Ganz deutlich sah man nun die häßlichen, blutroten Würgemale an ihrem weißen Hals. Halb entblößt war außerdem der schöne Leib. Erneut hob Dörthe ihre Stimme.
Auf der Galerie ertönten nun kräftige Tritte. Der Ritter von Bogenwald. Er reckte sich kurz und gähnte, dann schrie er in den Hof herab: »Ist das Eure Art, einen hohen Gast zu wecken. Still, Weib, oder ich schneide Euch die Zunge selbst aus dem Mund! Was krakeelt Ihr so garstig?«
Erschrocken fuhr der Wirt herum. »Es ist nichts, Herr. Nichts. Ein grauslicher Unfall. Meine Tochter muß bei Nacht und auf dem Gang zum Abort«, er wies zitternd auf den Abtritt nahe der Grube, »ausgerutscht und so unglücklich gefallen sein, daß sie in der Jauche ertrank. Versteht den Kummer einer Mutter.«
Der Ritter stieg die Stufen herab und befahl den Leuten, beiseite zu treten. Vor ihm lag Susanna mit weitaufgerissenen, blutigen Augen. Ein häßliches Bild. Doch in seinen Augen flackerte ein lustvoller Blick, der noch dem Teufel zur Ehre gereicht hätte.
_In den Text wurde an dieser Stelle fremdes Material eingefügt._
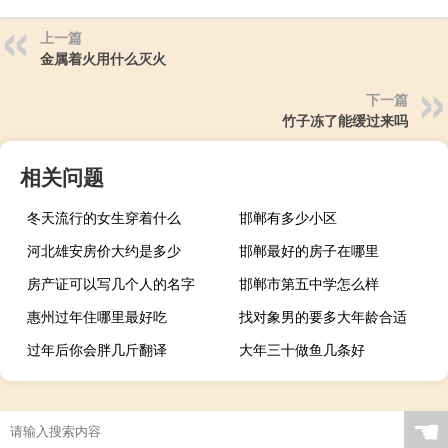
上一篇
金属着火用什么灭火
下一篇
竹子冻了能缓过来吗
相关问题
冬天流行的女生穿着什么
邯郸有多少小区
河北雄安房价大约是多少
邯郸最好的房子在哪里
房产证可以写几个人的名字
邯郸市第五中学怎么样
惠州过年住哪里最好吃
找对象男的要多大年龄合适
过年后你会胖几斤翻译
大年三十做鱼几条好
☚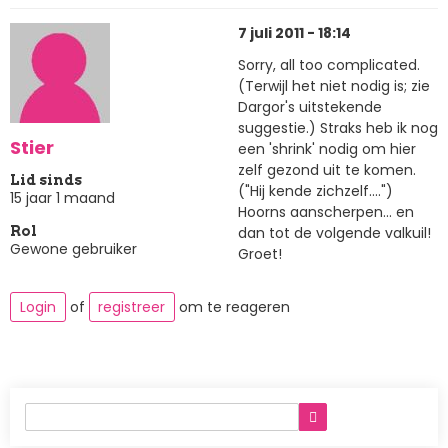
7 juli 2011 - 18:14
Sorry, all too complicated.
(Terwijl het niet nodig is; zie
Dargor's uitstekende
suggestie.) Straks heb ik nog
Stier
een 'shrink' nodig om hier
zelf gezond uit te komen.
Lid sinds
("Hij kende zichzelf....")
15 jaar 1 maand
Hoorns aanscherpen... en
dan tot de volgende valkuil!
Rol
Gewone gebruiker
Groet!
Login
of
registreer
om te reageren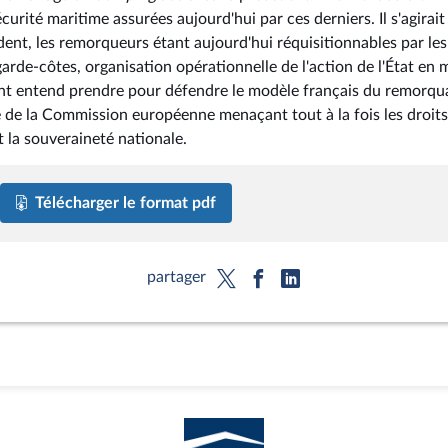
urité maritime assurées aujourd'hui par ces derniers. Il s'agirait
ent, les remorqueurs étant aujourd'hui réquisitionnables par les
garde-côtes, organisation opérationnelle de l'action de l'État en me
t entend prendre pour défendre le modèle français du remorqu
e de la Commission européenne menaçant tout à la fois les droits
t la souveraineté nationale.
Télécharger le format pdf
partager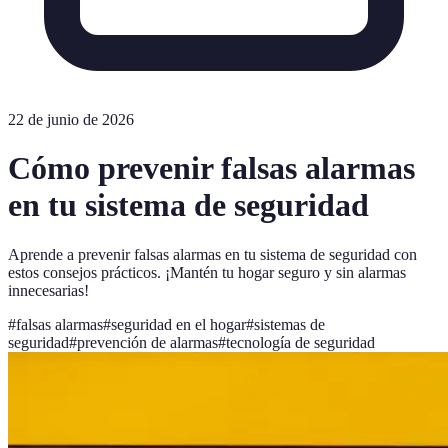
22 de junio de 2026
Cómo prevenir falsas alarmas
en tu sistema de seguridad
Aprende a prevenir falsas alarmas en tu sistema de seguridad con
estos consejos prácticos. ¡Mantén tu hogar seguro y sin alarmas
innecesarias!
#
falsas alarmas
#
seguridad en el hogar
#
sistemas de
seguridad
#
prevención de alarmas
#
tecnología de seguridad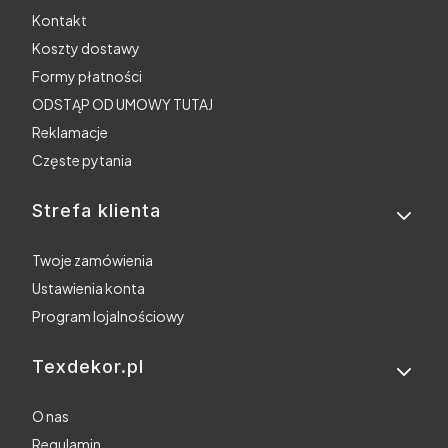
Kontakt
Koszty dostawy
Formy płatności
ODSTĄP OD UMOWY TUTAJ
Reklamacje
Częste pytania
Strefa klienta
Twoje zamówienia
Ustawienia konta
Program lojalnościowy
Texdekor.pl
O nas
Regulamin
Der Ritter wandte sich um, zog seinen gefürchteten Dolch. »Ei Wirt, was lügt Ihr? Das kann kein Unfall gewesen sein. Seht Ihr denn nicht die Würgemale an ihrem Hals.« Triumphierend zeigte er auf die gräßliche Wunde. »Die Frau wurde ermordet, feige ermordet. Warum belügt Ihr mich?«
Drohend trat er auf den Wirt zu, der sich vor Wut über seine unbedachten Worte am liebsten selbst die Zunge abgebissen hätte. Ja, das war die Kunst der hohen Herren. Ihm die Worte im Munde zu verdrehen und ihn als Mörder hinzustellen. Nun saß er richtig in der Klemme. Denn würde der Ritter als Zeuge aufstehen und dem Halsgericht von dieser offensichtlichen Lüge berichten, so hatte sein letztes Stündlein gewiß geschlagen. Was wog das Wort eines einfachen Wirts gegen das eines Edelmannes?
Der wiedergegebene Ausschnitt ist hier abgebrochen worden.